● Available records:
=== Section Start ===

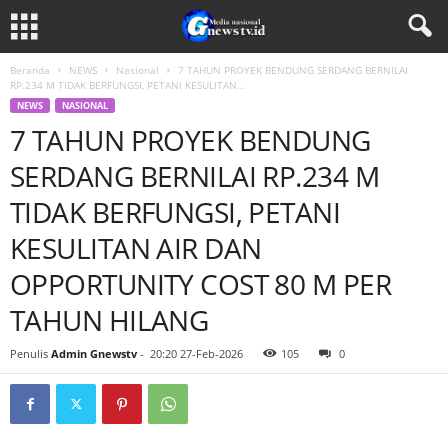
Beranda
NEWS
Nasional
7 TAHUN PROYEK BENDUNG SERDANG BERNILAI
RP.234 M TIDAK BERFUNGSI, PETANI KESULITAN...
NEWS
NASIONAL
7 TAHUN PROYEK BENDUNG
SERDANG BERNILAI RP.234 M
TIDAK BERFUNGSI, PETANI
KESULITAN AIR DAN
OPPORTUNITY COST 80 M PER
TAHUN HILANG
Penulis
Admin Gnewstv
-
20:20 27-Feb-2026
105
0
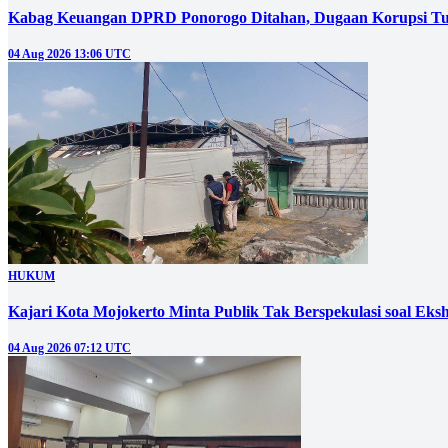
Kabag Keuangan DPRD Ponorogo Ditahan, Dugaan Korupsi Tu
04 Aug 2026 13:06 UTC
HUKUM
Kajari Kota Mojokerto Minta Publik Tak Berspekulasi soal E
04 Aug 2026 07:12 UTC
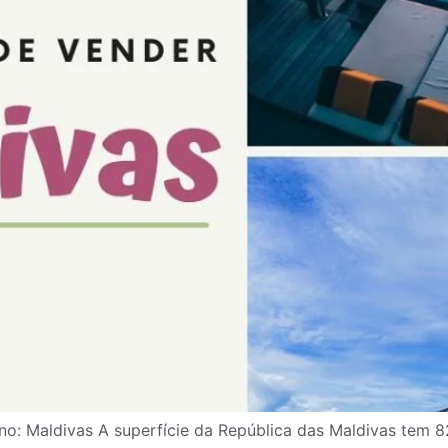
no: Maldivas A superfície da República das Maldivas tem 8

=== Section End ===
=== Section Start ===

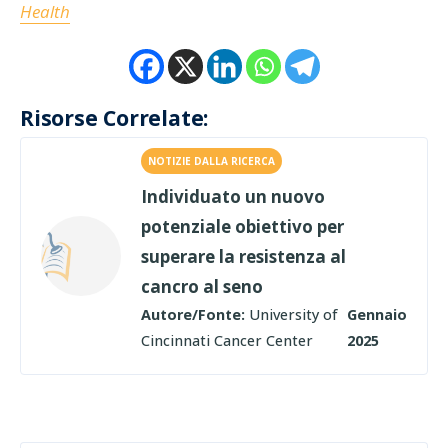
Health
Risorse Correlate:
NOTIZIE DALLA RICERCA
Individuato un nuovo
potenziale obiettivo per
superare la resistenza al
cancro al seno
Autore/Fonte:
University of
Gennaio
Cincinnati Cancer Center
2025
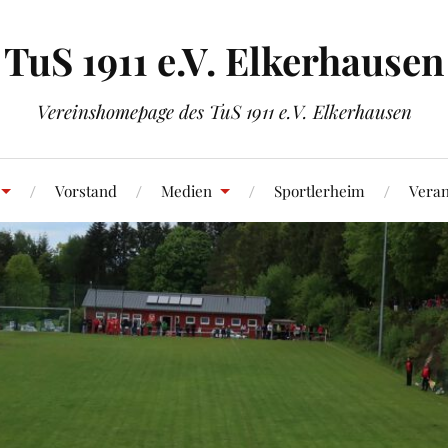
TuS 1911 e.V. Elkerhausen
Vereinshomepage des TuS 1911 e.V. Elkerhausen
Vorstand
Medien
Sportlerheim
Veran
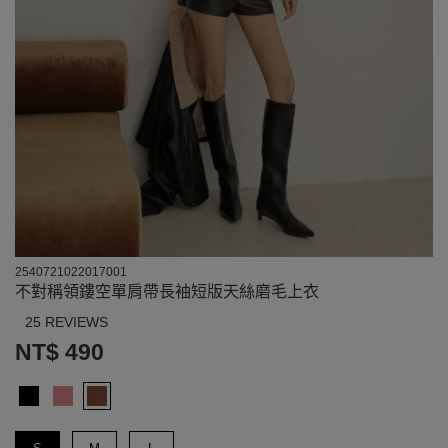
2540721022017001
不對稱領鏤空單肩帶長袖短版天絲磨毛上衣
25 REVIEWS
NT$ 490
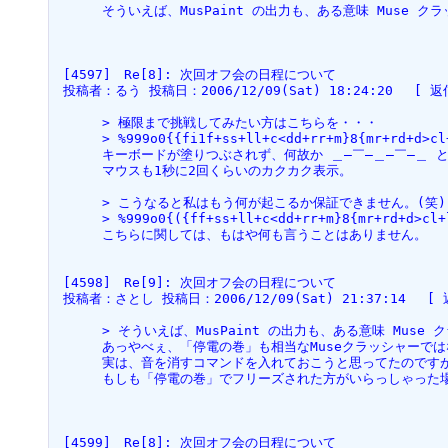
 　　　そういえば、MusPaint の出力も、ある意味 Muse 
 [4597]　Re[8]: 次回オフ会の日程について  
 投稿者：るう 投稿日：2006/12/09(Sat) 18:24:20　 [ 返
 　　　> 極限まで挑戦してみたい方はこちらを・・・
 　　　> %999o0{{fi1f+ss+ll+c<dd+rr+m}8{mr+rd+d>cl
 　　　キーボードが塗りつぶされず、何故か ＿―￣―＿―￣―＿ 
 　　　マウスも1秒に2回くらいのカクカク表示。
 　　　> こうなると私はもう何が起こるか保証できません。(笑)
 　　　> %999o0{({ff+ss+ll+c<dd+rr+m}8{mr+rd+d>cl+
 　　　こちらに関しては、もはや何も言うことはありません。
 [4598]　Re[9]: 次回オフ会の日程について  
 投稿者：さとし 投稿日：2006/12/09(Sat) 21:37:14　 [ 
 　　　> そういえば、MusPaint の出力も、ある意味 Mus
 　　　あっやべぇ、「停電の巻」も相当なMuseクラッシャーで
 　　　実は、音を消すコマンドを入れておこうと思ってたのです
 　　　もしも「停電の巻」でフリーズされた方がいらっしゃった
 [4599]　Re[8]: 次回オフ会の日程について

=== Section End ===
=== Section Start ===

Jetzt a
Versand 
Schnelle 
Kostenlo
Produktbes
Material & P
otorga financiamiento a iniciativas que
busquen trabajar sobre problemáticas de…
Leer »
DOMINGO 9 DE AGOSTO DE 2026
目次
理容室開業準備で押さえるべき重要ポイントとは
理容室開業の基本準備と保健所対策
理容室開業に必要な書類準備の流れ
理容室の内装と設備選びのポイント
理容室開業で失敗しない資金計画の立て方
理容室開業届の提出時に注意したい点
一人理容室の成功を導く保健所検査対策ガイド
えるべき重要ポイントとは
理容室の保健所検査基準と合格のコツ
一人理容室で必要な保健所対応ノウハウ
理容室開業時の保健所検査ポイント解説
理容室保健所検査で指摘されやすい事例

=== Section End ===

● Task item: Your answer must be everything above from the line with "20:20 27-Feb-2026" down to the line with "no: Maldivas A", word for word, and no pictures.

● Exercise response:
20:20 27-Feb-2026
105
0
Kabag Keuangan DPRD Ponorogo Ditahan, Dugaan Korupsi Tu
04 Aug 2026 13:06 UTC
HUKUM
Kajari Kota Mojokerto Minta Publik Tak Berspekulasi soal E
04 Aug 2026 07:12 UTC
no: Maldivas A superfície da República das Maldivas tem 8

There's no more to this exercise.